[Stored data]
-.-.-
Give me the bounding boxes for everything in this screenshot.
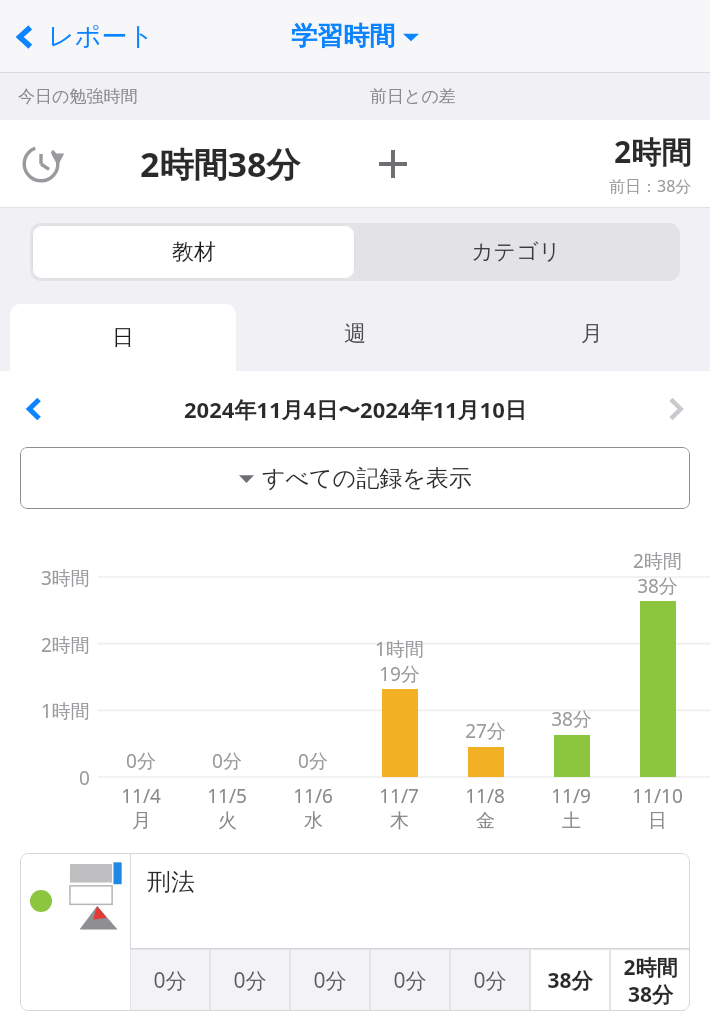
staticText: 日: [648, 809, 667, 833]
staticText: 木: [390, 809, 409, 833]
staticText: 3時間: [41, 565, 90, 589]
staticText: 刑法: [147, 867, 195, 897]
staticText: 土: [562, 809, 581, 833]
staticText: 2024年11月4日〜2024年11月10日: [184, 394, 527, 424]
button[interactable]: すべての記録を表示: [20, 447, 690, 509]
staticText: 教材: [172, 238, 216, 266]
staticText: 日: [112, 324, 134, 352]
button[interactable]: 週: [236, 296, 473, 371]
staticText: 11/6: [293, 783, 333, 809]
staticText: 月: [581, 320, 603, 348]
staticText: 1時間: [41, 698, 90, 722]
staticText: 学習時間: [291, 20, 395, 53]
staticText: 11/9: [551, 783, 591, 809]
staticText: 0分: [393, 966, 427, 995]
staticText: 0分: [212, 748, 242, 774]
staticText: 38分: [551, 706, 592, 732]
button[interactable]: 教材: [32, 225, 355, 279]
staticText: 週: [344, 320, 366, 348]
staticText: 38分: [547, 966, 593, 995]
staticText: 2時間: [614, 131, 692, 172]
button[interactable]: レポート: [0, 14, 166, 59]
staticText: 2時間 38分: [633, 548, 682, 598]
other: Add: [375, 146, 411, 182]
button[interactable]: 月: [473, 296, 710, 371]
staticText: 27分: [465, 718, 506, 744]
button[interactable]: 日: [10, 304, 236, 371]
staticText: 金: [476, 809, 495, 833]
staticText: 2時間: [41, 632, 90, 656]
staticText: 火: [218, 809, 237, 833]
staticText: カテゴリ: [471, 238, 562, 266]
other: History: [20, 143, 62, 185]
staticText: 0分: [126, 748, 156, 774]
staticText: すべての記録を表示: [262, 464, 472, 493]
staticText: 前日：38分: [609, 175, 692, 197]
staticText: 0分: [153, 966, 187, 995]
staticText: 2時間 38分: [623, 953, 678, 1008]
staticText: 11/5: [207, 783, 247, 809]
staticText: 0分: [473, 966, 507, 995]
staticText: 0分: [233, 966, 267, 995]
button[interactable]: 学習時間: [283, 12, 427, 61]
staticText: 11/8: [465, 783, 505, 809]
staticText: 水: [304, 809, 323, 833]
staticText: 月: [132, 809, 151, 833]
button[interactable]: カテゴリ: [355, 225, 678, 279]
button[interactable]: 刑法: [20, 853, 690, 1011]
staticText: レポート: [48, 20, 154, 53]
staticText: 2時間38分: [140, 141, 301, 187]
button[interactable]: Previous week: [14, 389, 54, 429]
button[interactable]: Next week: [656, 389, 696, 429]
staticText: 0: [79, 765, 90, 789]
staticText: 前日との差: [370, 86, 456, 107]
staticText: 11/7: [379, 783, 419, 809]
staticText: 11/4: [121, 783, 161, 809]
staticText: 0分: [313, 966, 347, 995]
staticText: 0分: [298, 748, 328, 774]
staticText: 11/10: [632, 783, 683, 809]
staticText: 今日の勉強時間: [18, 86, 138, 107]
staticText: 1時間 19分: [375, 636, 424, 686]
-.-.-
What is expected. The lines above that hold the word "other" are the ones to copy.

Your response.
other: Add: [375, 146, 411, 182]
other: History: [20, 143, 62, 185]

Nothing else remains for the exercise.